Bij het schrijven van dit boek was het dus op geen enkel moment de bedoeling om de draak te steken met de geloofsovertuigingen en de ideeënwereld van de laatmiddeleeuwse kerkgangers. Tenslotte, om het met de woorden van Marcel Proust te zeggen, blijf ik in al mijn pogingen om het leven in en rond de kathedraal voor de geest te halen een eeuwige amateur:
Stel dat het katholicisme eeuwen geleden al uitgedoofd was, dat de tradities en de eredienst verloren waren gegaan. Alleen de kathedralen staan er nog, getuigen van een vergeten geloof, nog steeds bewonderd maar niet meer begrepen, zwijgend en in onbruik geraakt. Stel vervolgens dat geleerden er op een dag in slagen om aan de hand van documenten de oude vieringen te reconstrueren waarvoor die kerken indertijd werden gebouwd, die er zin aan gaven en ze tot leven brachten en waarzonder ze nu slechts doods en stil zijn.

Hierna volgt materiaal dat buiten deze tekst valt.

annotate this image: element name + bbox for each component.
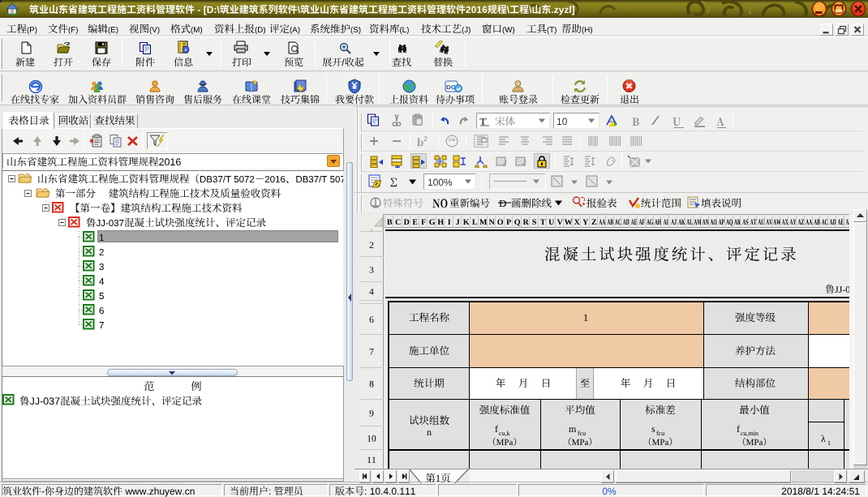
svg-text:1/a: 1/a — [449, 137, 456, 142]
svg-text:T: T — [479, 115, 487, 126]
svg-text:DO: DO — [446, 84, 456, 91]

En stel dan dat kunstenaars, die ervan dromen die grote zwijgende schepen tijdelijk weer tot leven te wekken, ze een uur lang herscheppen tot het theater van het mysterie dat zich daar vroeger te midden van gezangen en geuren afspeelde.
Helaas kunnen zij hoogstens leergierige amateurs zijn. Hoe ze ook hun best doen, in hen leeft niet de ziel van vroegere tijden.